Mikail and his guards were congregated in the center of the gym as Vladimir approached and began to share his report. Mikail and his people, who were discussing where next to search for Vasily, paused as Vladimir brought them up to speed on his failed hunt.
The group of men stood and talked around a table laden with a rudimentary mockup of Warwick, tracing with their fingers several possible alternatives. There was a quiet, scientific exactitude to their conversation, and just as they were beginning to argue about whether two crossing streets had been properly searched, and just as Vladimir was trying to assure them that they had, the doors to the gym burst open and events accelerated.
Thinking that he had more than half of his twenty-four hours left, and planning to use all of them before surrendering, Mikail was quite surprised when the Spetznaz leadership, along with the coalition spokesman, rushed into the gym and arrested everyone among the revolutionary leadership on the spot. “Gentlemen, surrender your arms,” said Yuri Belov, newly elected spokesman for the townspeople. In Russian, the words sounded like an overly harsh insult.

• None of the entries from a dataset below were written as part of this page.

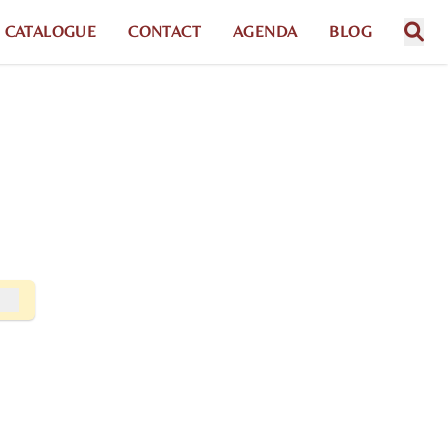
CATALOGUE
CONTACT
AGENDA
BLOG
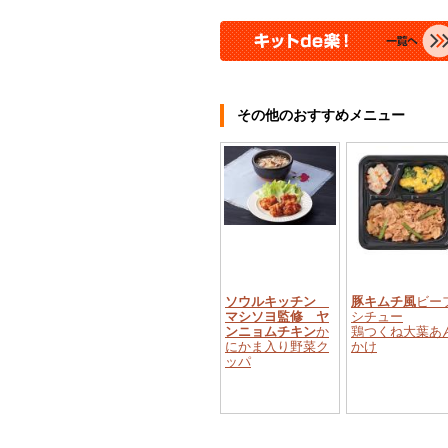
その他のおすすめメニュー
ソウルキッチン
豚キムチ風
ビー
マシソヨ監修 ヤ
シチュー
ンニョムチキン
か
鶏つくね大葉あ
にかま入り野菜ク
かけ
ッパ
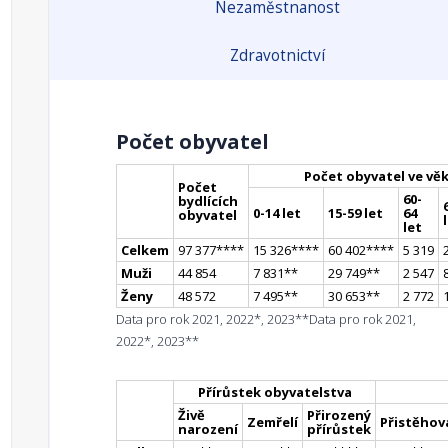
Nezaměstnanost
Zdravotnictví
Počet obyvatel
Počet obyvatel ve vě
Počet
60-
bydlících
0-14 let
15-59 let
64
obyvatel
let
Celkem
97 377
**
**
15 326
**
**
60 402
**
**
5 319
Muži
44 854
7 831
*
*
29 749
*
*
2 547
Ženy
48 572
7 495
*
*
30 653
*
*
2 772
Data pro rok 2021, 2022*, 2023**
Data pro rok 2021,
2022*, 2023**
Přírůstek obyvatelstva
Živě
Přirozený
Zemřelí
Přistěhova
narození
přírůstek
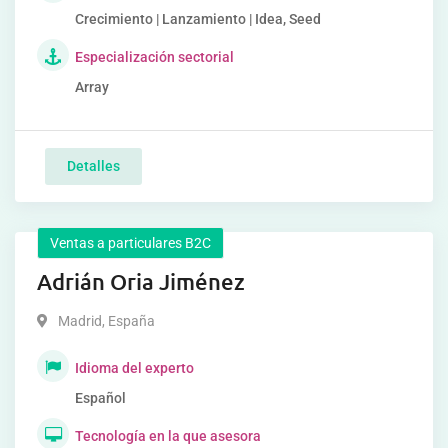
Crecimiento | Lanzamiento | Idea, Seed
Especialización sectorial
Array
Detalles
Ventas a particulares B2C
Adrián Oria Jiménez
Madrid
,
España
Idioma del experto
Español
Tecnología en la que asesora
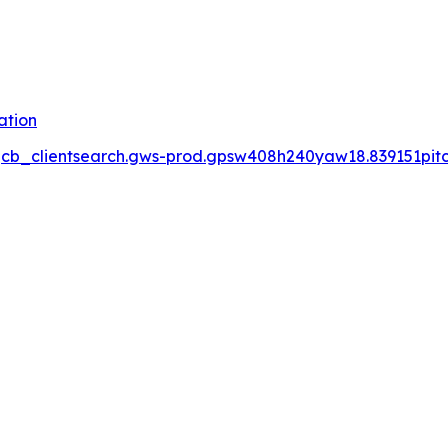
ation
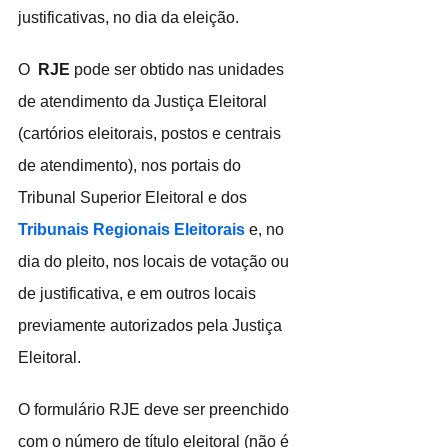
justificativas, no dia da eleição.
O 
 RJE
 pode ser obtido nas unidades 
de atendimento da Justiça Eleitoral 
(cartórios eleitorais, postos e centrais 
de atendimento), nos portais do 
Tribunal Superior Eleitoral e dos 
Tribunais Regionais Eleitorais
 e, no 
dia do pleito, nos locais de votação ou 
de justificativa, e em outros locais 
previamente autorizados pela Justiça 
Eleitoral.
O formulário RJE deve ser preenchido 
com o número de título eleitoral (não é 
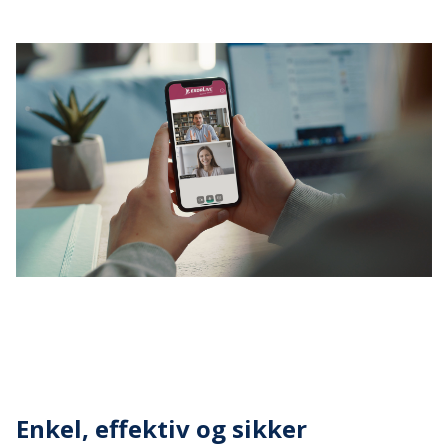
Log ind
Dansk
English
Svenska
Norsk
Dansk
Enkel, effektiv og sikker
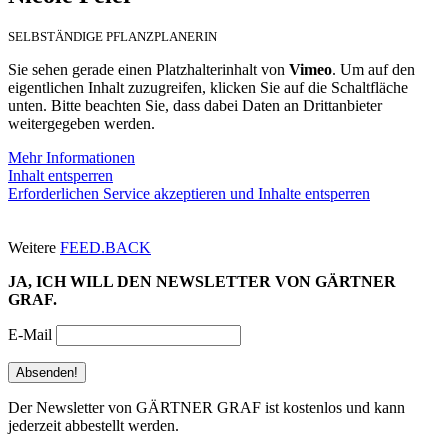
SELBSTÄNDIGE PFLANZPLANERIN
Sie sehen gerade einen Platzhalterinhalt von
Vimeo
. Um auf den
eigentlichen Inhalt zuzugreifen, klicken Sie auf die Schaltfläche
unten. Bitte beachten Sie, dass dabei Daten an Drittanbieter
weitergegeben werden.
Mehr Informationen
Inhalt entsperren
Erforderlichen Service akzeptieren und Inhalte entsperren
Weitere
FEED.BACK
JA, ICH WILL DEN NEWSLETTER VON GÄRTNER
GRAF.
E-Mail
Der Newsletter von GÄRTNER GRAF ist kostenlos und kann
jederzeit abbestellt werden.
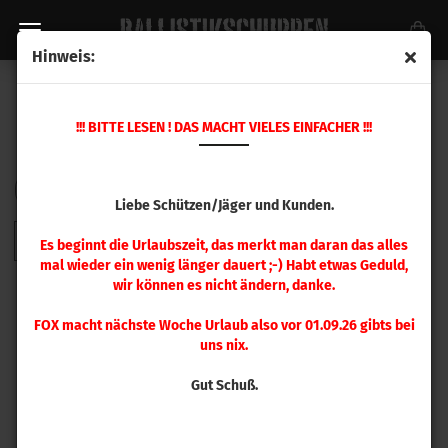
Hinweis:
HORNADY FTX
!!! BITTE LESEN ! DAS MACHT VIELES EINFACHER !!!
Sortieren nach
pro Seite
Sortieren nach
48 pro Seite
Liebe Schützen/Jäger und Kunden.
1
Es beginnt die Urlaubszeit, das merkt man daran das alles
mal wieder ein wenig länger dauert ;-) Habt etwas Geduld,
wir können es nicht ändern, danke.
FOX macht nächste Woche Urlaub also vor 01.09.26 gibts bei
uns nix.
Gut Schuß.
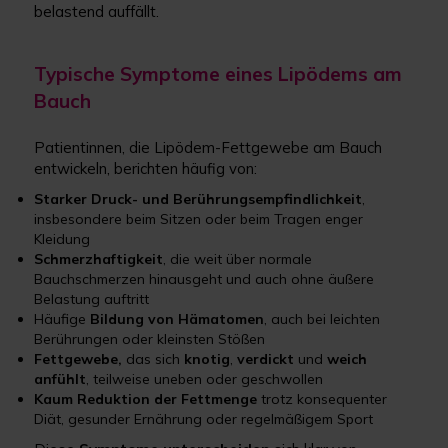
belastend auffällt.
Typische Symptome eines Lipödems am
Bauch
Patientinnen, die Lipödem-Fettgewebe am Bauch
entwickeln, berichten häufig von:
Starker Druck- und Berührungsempfindlichkeit
,
insbesondere beim Sitzen oder beim Tragen enger
Kleidung
Schmerzhaftigkeit
, die weit über normale
Bauchschmerzen hinausgeht und auch ohne äußere
Belastung auftritt
Häufige
Bildung von Hämatomen
, auch bei leichten
Berührungen oder kleinsten Stößen
Fettgewebe,
das sich
knotig
,
verdickt
und
weich
anfühlt
, teilweise uneben oder geschwollen
Kaum Reduktion der Fettmenge
trotz konsequenter
Diät, gesunder Ernährung oder regelmäßigem Sport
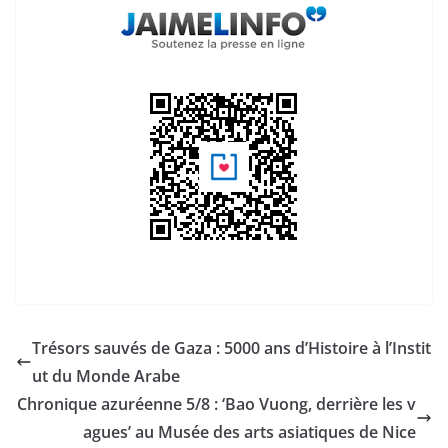
Trésors sauvés de Gaza : 5000 ans d’Histoire à l’Instit
ut du Monde Arabe
Chronique azuréenne 5/8 : ‘Bao Vuong, derrière les v
agues’ au Musée des arts asiatiques de Nice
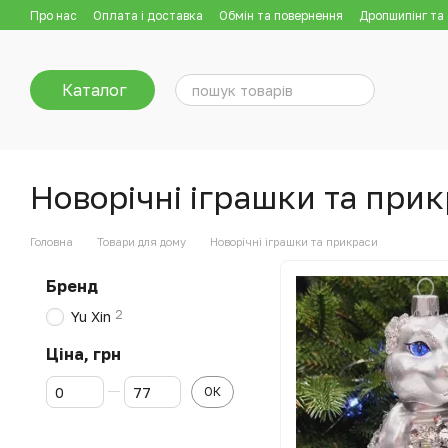
Перейти до основного контенту
Про нас
Оплата і доставка
Обмін та повернення
Дропшипінг та
Каталог
Новорічні іграшки та при
Головна
Товари для дому
Новорічні іграшки та прикраси
Бренд
2
Yu Xin
Ціна, грн
Від Ціна, грн
До Ціна, грн
ОК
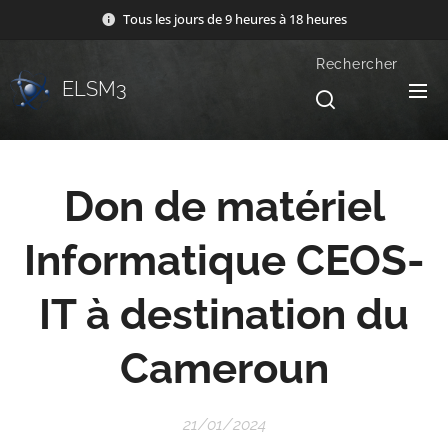
Tous les jours de 9 heures à 18 heures
Rechercher
ELSM3
Don de matériel
Informatique CEOS-
IT à destination du
Cameroun
21/01/2024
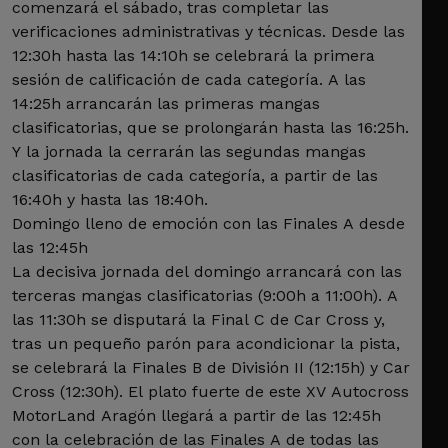
comenzará el sábado, tras completar las
verificaciones administrativas y técnicas. Desde las
12:30h hasta las 14:10h se celebrará la primera
sesión de calificación de cada categoría. A las
14:25h arrancarán las primeras mangas
clasificatorias, que se prolongarán hasta las 16:25h.
Y la jornada la cerrarán las segundas mangas
clasificatorias de cada categoría, a partir de las
16:40h y hasta las 18:40h.
Domingo lleno de emoción con las Finales A desde
las 12:45h
La decisiva jornada del domingo arrancará con las
terceras mangas clasificatorias (9:00h a 11:00h). A
las 11:30h se disputará la Final C de Car Cross y,
tras un pequeño parón para acondicionar la pista,
se celebrará la Finales B de División II (12:15h) y Car
Cross (12:30h). El plato fuerte de este XV Autocross
MotorLand Aragón llegará a partir de las 12:45h
con la celebración de las Finales A de todas las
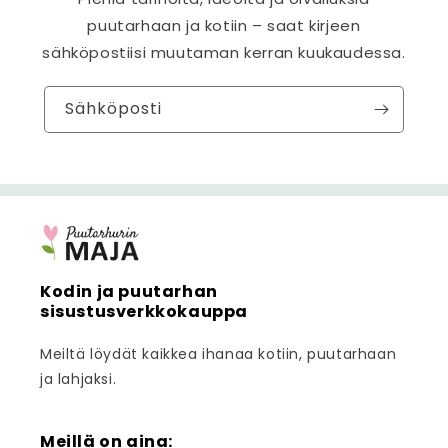
puutarhaan ja kotiin – saat kirjeen
sähköpostiisi muutaman kerran kuukaudessa.
Sähköposti
Kodin ja puutarhan
sisustusverkkokauppa
Meiltä löydät kaikkea ihanaa kotiin, puutarhaan
ja lahjaksi.
Meillä on aina:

Mikail and Vladimir looked at the array of Special Forces, their guns pointed down toward the ground but their muscles tensed, ready to respond if coercion was needed. Mikail realized that it would be hopeless to resist. He glanced at Vladimir, fearful for a moment that, knowing no other language than power, he might attempt to fight his way out. He raised his hands to waive off this possibility and spread them calmly, as if in supplication. A Spetznaz solider approached and placed handcuffs around his upturned wrists.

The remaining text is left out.